> _About this exercise_: Repeat nothing but the lines below running from the one containing "nãy nhảy bổ" to the one containing "tung toé máu". Keep both end lines.

[Dataset items]
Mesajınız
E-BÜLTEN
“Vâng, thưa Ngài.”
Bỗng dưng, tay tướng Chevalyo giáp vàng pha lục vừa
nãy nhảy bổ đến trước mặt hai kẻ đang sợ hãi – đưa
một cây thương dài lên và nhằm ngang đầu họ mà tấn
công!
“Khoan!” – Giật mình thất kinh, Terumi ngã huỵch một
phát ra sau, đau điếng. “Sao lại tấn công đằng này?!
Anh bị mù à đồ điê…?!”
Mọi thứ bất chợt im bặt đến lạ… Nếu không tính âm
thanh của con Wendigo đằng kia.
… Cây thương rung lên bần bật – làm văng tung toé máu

--

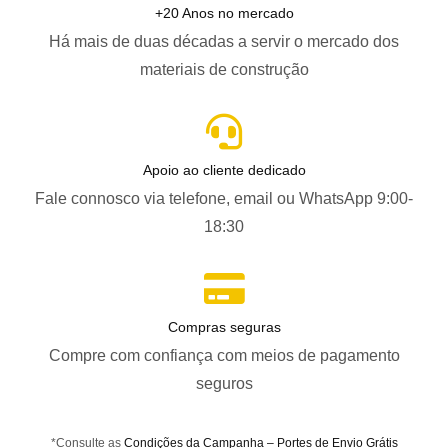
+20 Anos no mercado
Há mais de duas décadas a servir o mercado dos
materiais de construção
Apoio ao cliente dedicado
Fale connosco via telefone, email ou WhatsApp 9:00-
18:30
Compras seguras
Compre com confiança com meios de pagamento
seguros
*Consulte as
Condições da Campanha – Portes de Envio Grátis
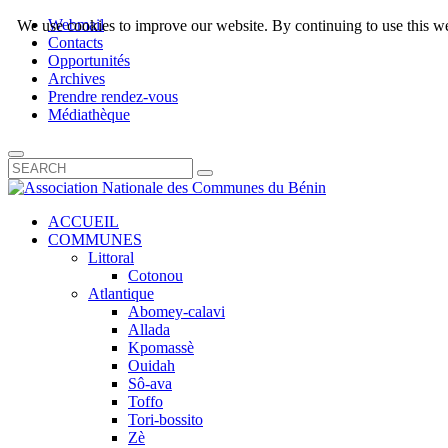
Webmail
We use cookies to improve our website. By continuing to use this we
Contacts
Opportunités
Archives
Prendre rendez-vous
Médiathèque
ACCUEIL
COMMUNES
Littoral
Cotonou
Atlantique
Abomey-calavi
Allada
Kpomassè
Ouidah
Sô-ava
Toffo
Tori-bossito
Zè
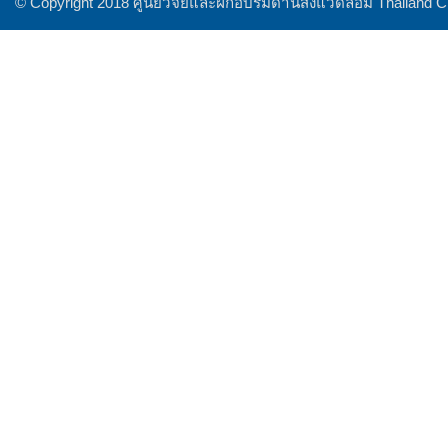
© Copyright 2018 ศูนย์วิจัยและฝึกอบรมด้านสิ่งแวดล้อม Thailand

> _Answer to this problem_:
nãy nhảy bổ đến trước mặt hai kẻ đang sợ hãi – đưa
một cây thương dài lên và nhằm ngang đầu họ mà tấn
công!
“Khoan!” – Giật mình thất kinh, Terumi ngã huỵch một
phát ra sau, đau điếng. “Sao lại tấn công đằng này?!
Anh bị mù à đồ điê…?!”
Mọi thứ bất chợt im bặt đến lạ… Nếu không tính âm
thanh của con Wendigo đằng kia.
… Cây thương rung lên bần bật – làm văng tung toé máu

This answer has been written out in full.